Define and give an example of:

an open thermodynamic system

A

An open thermodynamic system can exchange both mass and energy with the environment.

Ex: A bottle of gas with no lid is an open thermodynamic system.

3
Q

Define and give an example of:

a closed thermodynamic system

A

A closed thermodynamic system cannot exchange mass with the environment, but can exchange energy.

Ex: A bottle of gas with the lid securely on is a closed thermodynamic system.

4
Q

Define and give an example of:

an isolated thermodynamic system

A

An isolated thermodynamic system can not exchange either energy or mass with the environment.

Ex: A closed, double-walled (insulated) container which is temperature-independent of its environment is an isolated system.

5
Q

Define “the surroundings” in a thermodynamic problem

A

The surroundings (also known as the environment) are everything capable of exchanging mass and/or energy with the system.

6
Q

Define:

a state function

A

A state function is any property of a thermodynamic system that depends only on comparing the characteristics of the system at that moment compared to a prior moment.
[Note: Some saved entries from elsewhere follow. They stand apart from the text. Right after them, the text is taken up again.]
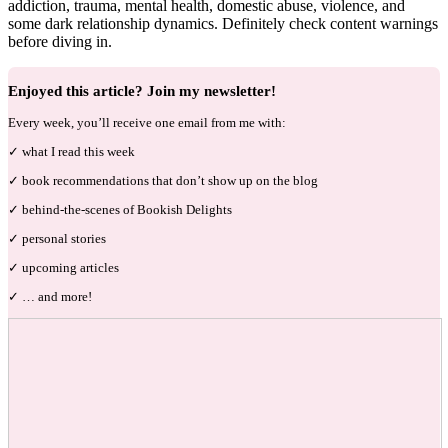
addiction, trauma, mental health, domestic abuse, violence, and
some dark relationship dynamics. Definitely check content warnings
before diving in.
Enjoyed this article? Join my newsletter!
Every week, you’ll receive one email from me with:
✓ what I read this week
✓ book recommendations that don’t show up on the blog
✓ behind-the-scenes of Bookish Delights
✓ personal stories
✓ upcoming articles
✓ … and more!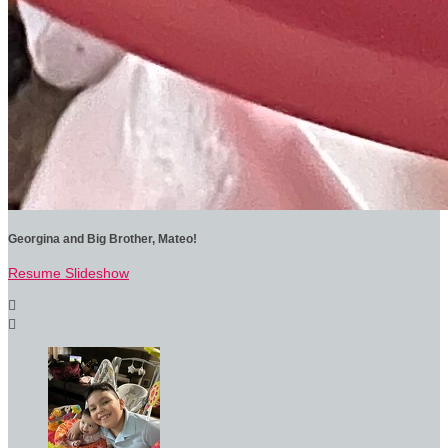
Georgina and Big Brother, Mateo!
Resume Slideshow

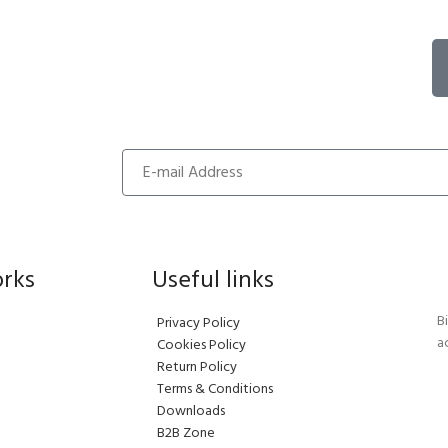
orks
Useful links
B
Privacy Policy
a
Cookies Policy
Return Policy
Terms & Conditions
Downloads
B2B Zone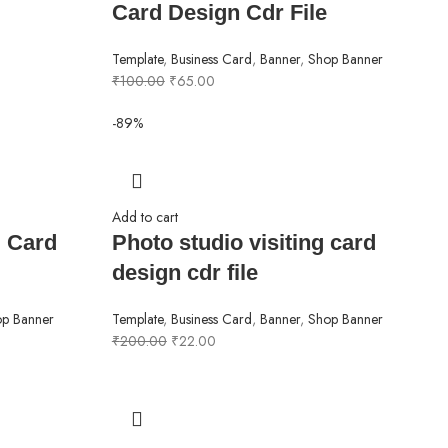
Card Design Cdr File
Template
,
Business Card
,
Banner
,
Shop Banner
₹
100.00
₹
65.00
-89%
Add to cart
g Card
Photo studio visiting card
design cdr file
p Banner
Template
,
Business Card
,
Banner
,
Shop Banner
₹
200.00
₹
22.00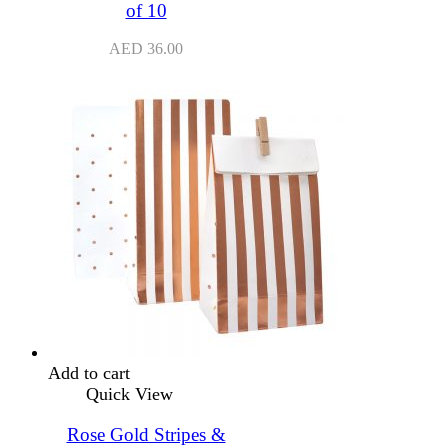
of 10
AED
36.00
Add to cart
Quick View
Rose Gold Stripes &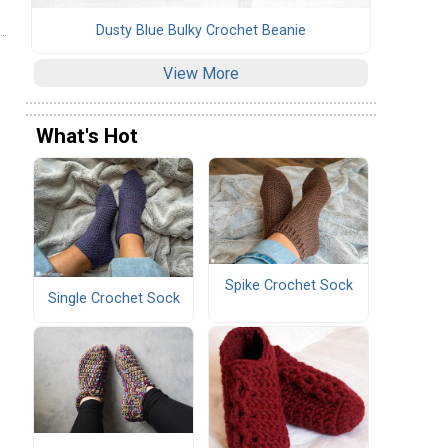
Dusty Blue Bulky Crochet Beanie
View More
What's Hot
Spike Crochet Sock
Single Crochet Sock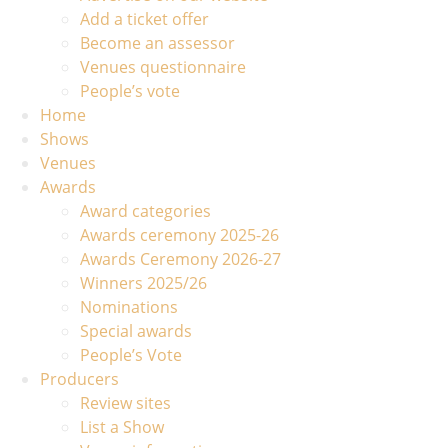
Add a ticket offer
Become an assessor
Venues questionnaire
People’s vote
Home
Shows
Venues
Awards
Award categories
Awards ceremony 2025-26
Awards Ceremony 2026-27
Winners 2025/26
Nominations
Special awards
People’s Vote
Producers
Review sites
List a Show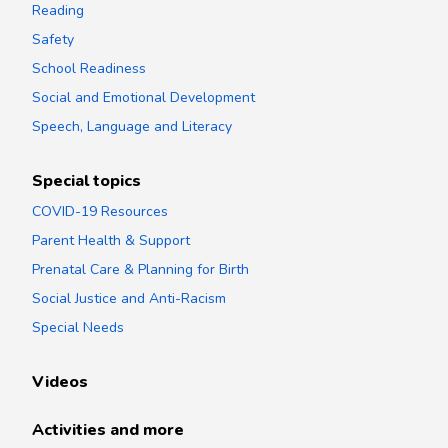
Reading
Safety
School Readiness
Social and Emotional Development
Speech, Language and Literacy
Special topics
COVID-19 Resources
Parent Health & Support
Prenatal Care & Planning for Birth
Social Justice and Anti-Racism
Special Needs
Videos
Activities and more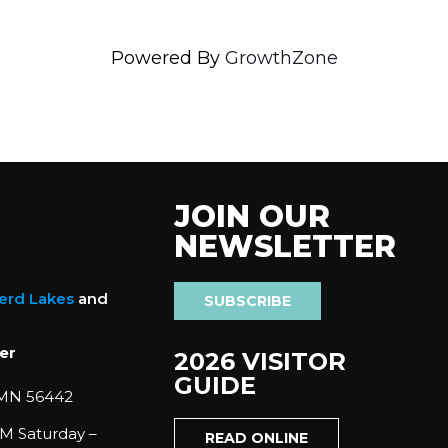
Powered By
GrowthZone
JOIN OUR
NEWSLETTER
nerd Lakes
and
SUBSCRIBE
er
2026 VISITOR
GUIDE
 MN 56442
M Saturday –
READ ONLINE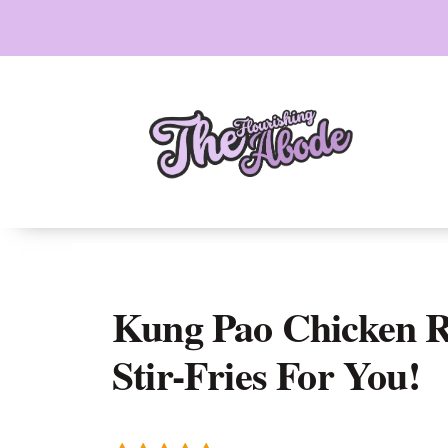
Skip
to
content
Kung Pao Chicken Re
Stir-Fries For You!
Since state functions are calculated based on current vs past properties only, their values do not depend on the path by which the current state was achieved; they are path-independent.

7
Q

If X is a state function, what is the change in X between a system’s values X1 and X2?

A

ΔX = X2 - X1

Since X is a state function, the path by which it gets from state 1 to 2 is irrelevant, the change in X depends only on the starting and finishing states.

8
Q

Define:

enthalpy, H

A

Enthalpy is a measure of the heat contained in a system.
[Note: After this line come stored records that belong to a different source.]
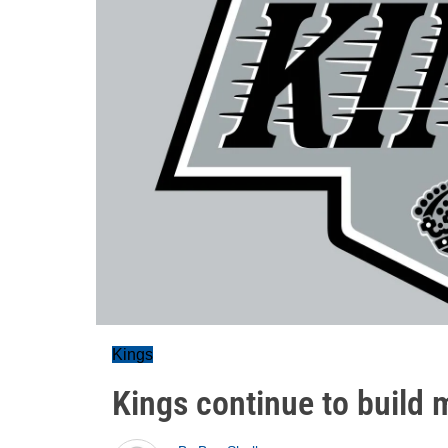
Kings
Kings continue to build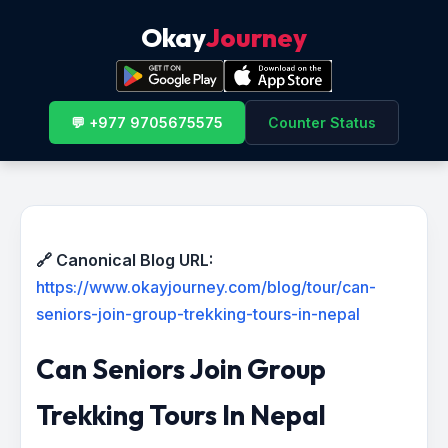
Okay
Journey
💬 +977 9705675575
Counter Status
🔗 Canonical Blog URL:
https://www.okayjourney.com/blog/tour/can-
seniors-join-group-trekking-tours-in-nepal
Can Seniors Join Group
Trekking Tours In Nepal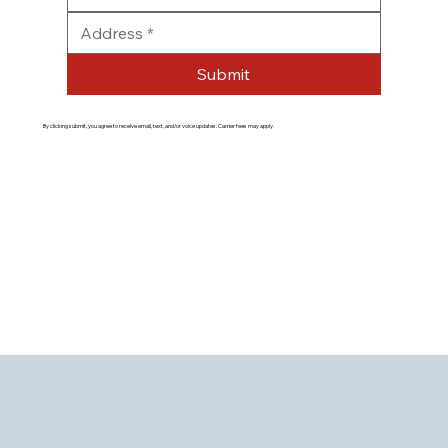
Submit
By clicking submit, you agree to receive email, text, and/or voice updates. Carrier fees may apply.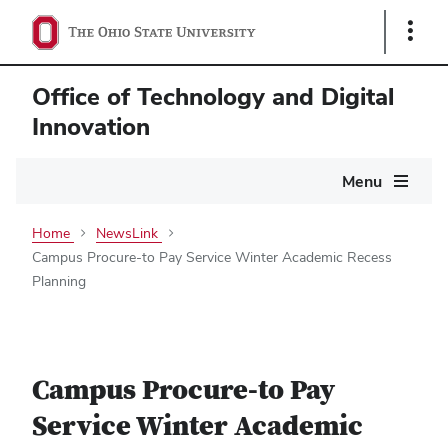
Show
Links
Office of Technology and Digital
Innovation
Main
Menu
navigation
Home
NewsLink
Campus Procure-to Pay Service Winter Academic Recess
Planning
Campus Procure-to Pay
Service Winter Academic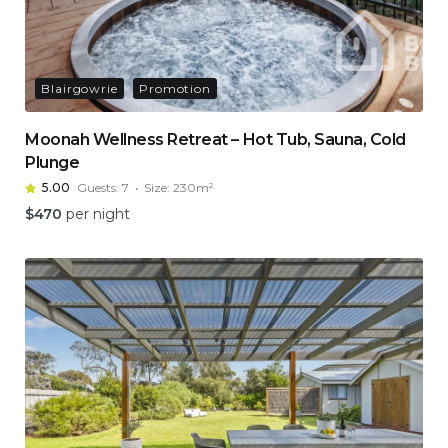
Blairgowrie
Promotion
Moonah Wellness Retreat – Hot Tub, Sauna, Cold
Plunge
5.00
Guests:
7
Size:
230m²
$
470
per night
Enthalpy’s absolute value cannot be directly measured, so the change in enthalpy’s value, ΔH, is measured instead.

9
Q

What are the properties of an exothermic reaction?

A

An exothermic reaction is any reaction whose products have a lower enthalpy than the reactants. Therefore, ΔH < 0, and heat is lost from the system to the environment.

(Exo = exit)

10
Q

What are the properties of an endothermic reaction?

A

An endothermic reaction is any reaction whose products have a higher enthalpy than the reactants. Therefore, ΔH > 0, and heat is absorbed by the system from the environment.

(Endo = into)

11
Q

Define:

a material’s standard enthalpy of formation, ΔHof

A

The standard enthalpy of formation (ΔHof) is the enthalpy change of the formation reaction for the material from its fundamental elements under standard conditions.

Ex: The enthalpy of formation for NaCl is -411.12 kJ mol−1 and follows from the general equation:

12
Q

What is the standard enthalpy of formation, ΔHof, of oxygen gas, O2?

A

Zero.

By definition, the enthalpy of formation for any material in its standard state is zero.

13
Q

What are standard conditions?

A

Standard conditions for a reaction require that:

• Pressure = 1 atm
• Temperature = 25º C = 298 K
14
Q

If the chemical reaction

(1) 2A ⇒ C ΔH1

can be broken down into the sub-reactions

(2) 2A ⇒ B ΔH2
(3) B ⇒ C ΔH3

what does Hess’s Law tell you about the overall enthalpy change ΔH1?

A

ΔH1 = ΔH2 + ΔH3

Hess’s Law simply states that the enthalpy of a reaction can be calculated by adding together the enthalpies of a chain of sub-reactions which add up to the overall reaction.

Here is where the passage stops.